La pieza era una habitación con un baño. Sólo había espacio para un escaparate, una hornilla, un par de sillas, un televisor y un ventilador. El colchón en el que dormían Jaqueline, C. y sus dos hijas estaba apoyado verticalmente sobre la pared. Sólo lo colocaban sobre el piso en la noche, cuando iban a dormir.

En ese entonces, El Enano trabajaba como vigilante y su sueldo sólo alcanzaba para pagar el alquiler, no para comer. Jaqueline tuvo que regresar a trabajar en los locales nocturnos para conseguir algo de dinero y hacer mercado. Vivió así durante un año. No aguantó más y regresó con D.

Mientras estaba viviendo de nuevo con D., Jaqueline ganó setecientos bolívares fuertes en dos noches. Con ese dinero compró una lavadora y una cocina. Las dejó dentro de sus cajas y las guardó en una esquina del rancho.

C. decidió reconquistarla. Como antes, empezó a ir todas las noches a El Moderno a visitar a Jaqueline. “Venía a brindarme tragos y a dejarme real. Recuerdo que una noche me dio ciento veinte bolívares fuertes. Con eso, más una platica que yo tenía ahorrada, compré mi comedor. Y también me lo llevé para el rancho de D.”.

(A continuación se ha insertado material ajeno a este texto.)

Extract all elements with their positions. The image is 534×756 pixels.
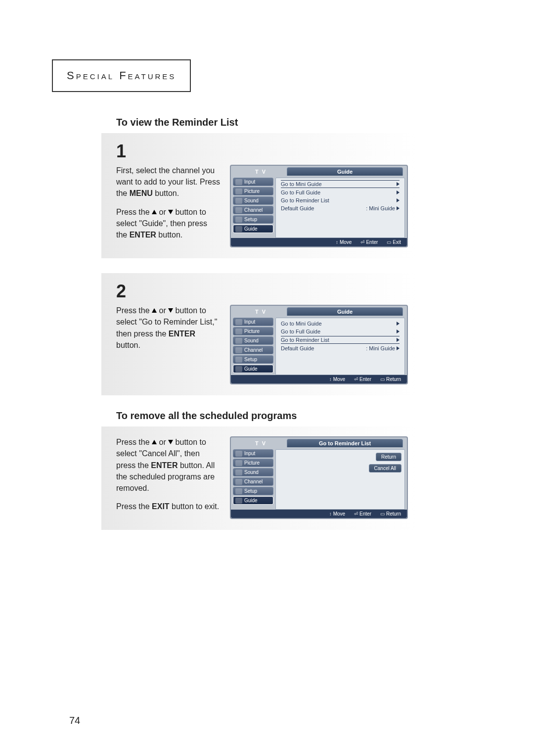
arrow-right-icon bbox=[397, 322, 400, 326]
osd-menu-guide: Guide bbox=[233, 225, 273, 233]
osd-menu-input: Input bbox=[233, 178, 273, 186]
osd-screenshot-3: T VGo to Reminder List Input Picture Sou… bbox=[230, 436, 408, 519]
osd-screenshot-2: T VGuide Input Picture Sound Channel Set… bbox=[230, 305, 408, 384]
osd-menu-input: Input bbox=[233, 318, 273, 326]
arrow-right-icon bbox=[397, 338, 400, 342]
osd-cancel-all-button: Cancel All bbox=[369, 464, 401, 472]
osd-screenshot-1: T VGuide Input Picture Sound Channel Set… bbox=[230, 165, 408, 247]
osd-menu-setup: Setup bbox=[233, 215, 273, 224]
section-header-text: Special Features bbox=[67, 69, 176, 82]
page-number: 74 bbox=[69, 715, 80, 726]
section-header: Special Features bbox=[52, 59, 191, 92]
osd-menu-picture: Picture bbox=[233, 459, 273, 467]
osd-menu-channel: Channel bbox=[233, 206, 273, 214]
arrow-right-icon bbox=[397, 206, 400, 210]
step-number: 1 bbox=[116, 141, 408, 162]
osd-menu-guide: Guide bbox=[233, 496, 273, 505]
step-number: 2 bbox=[116, 281, 408, 302]
osd-menu-sound: Sound bbox=[233, 196, 273, 205]
down-icon bbox=[168, 210, 173, 214]
osd-menu-setup: Setup bbox=[233, 487, 273, 495]
osd-menu-picture: Picture bbox=[233, 187, 273, 195]
osd-return-button: Return bbox=[376, 453, 401, 461]
osd-menu-sound: Sound bbox=[233, 468, 273, 476]
arrow-right-icon bbox=[397, 330, 400, 333]
up-icon bbox=[152, 210, 157, 214]
heading-remove-all: To remove all the scheduled programs bbox=[116, 410, 418, 422]
heading-view-reminder: To view the Reminder List bbox=[116, 117, 418, 128]
osd-menu-channel: Channel bbox=[233, 346, 273, 354]
osd-menu-setup: Setup bbox=[233, 355, 273, 364]
osd-menu-picture: Picture bbox=[233, 327, 273, 335]
down-icon bbox=[168, 440, 173, 444]
arrow-right-icon bbox=[397, 346, 400, 350]
arrow-right-icon bbox=[397, 198, 400, 202]
osd-menu-channel: Channel bbox=[233, 477, 273, 486]
down-icon bbox=[168, 308, 173, 313]
step-3: Press the or button to select "Cancel Al… bbox=[101, 426, 418, 530]
osd-menu-sound: Sound bbox=[233, 336, 273, 345]
step-2-text: Press the or button to select "Go to Rem… bbox=[116, 305, 220, 384]
osd-menu-guide: Guide bbox=[233, 365, 273, 373]
step-3-text: Press the or button to select "Cancel Al… bbox=[116, 436, 220, 519]
up-icon bbox=[152, 440, 157, 444]
arrow-right-icon bbox=[397, 182, 400, 186]
step-1-text: First, select the channel you want to ad… bbox=[116, 165, 220, 247]
osd-menu-input: Input bbox=[233, 449, 273, 458]
step-2: 2 Press the or button to select "Go to R… bbox=[101, 273, 418, 395]
arrow-right-icon bbox=[397, 190, 400, 194]
up-icon bbox=[152, 308, 157, 313]
step-1: 1 First, select the channel you want to … bbox=[101, 133, 418, 258]
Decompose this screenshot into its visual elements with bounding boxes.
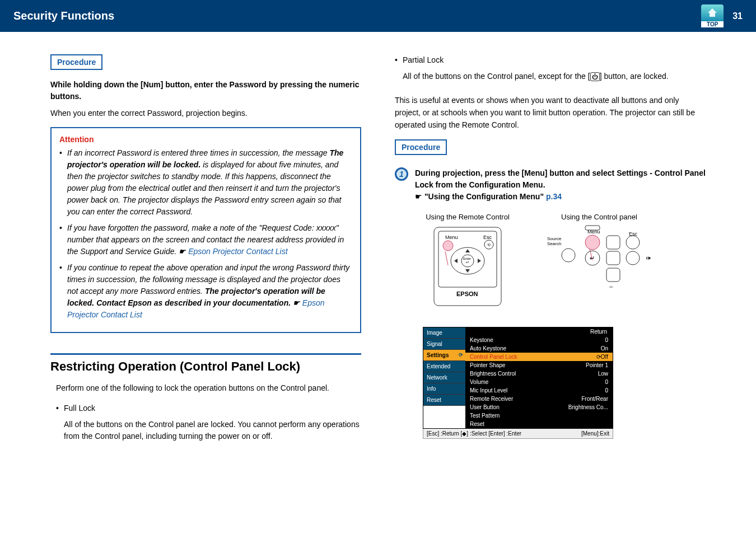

Jaqueline decidió volver con C. Dice que lo hizo por masoquista. Se metieron a vivir en un rancho que estaba abandonado en Quinto Plan, Antímano, cerca de la casa de D. Agarraron unas láminas de zinc, lo arreglaron y se instalaron. A los ocho meses, llegó la dueña del rancho y los desalojó.

Entonces se fueron para Séptimo Plan, un sector del mismo barrio que queda más arriba, a diez minutos de donde los desalojaron. A Jaqueline le habían regalado un terreno allí. “Aquí vivía un señor que se puso de acuerdo con otro del barrio y mataron a un muchacho. Tuvo que irse de aquí porque los familiares del que mató lo estaban buscando para matarlo. Me dijo que me quedara con este pedacito de tierra”.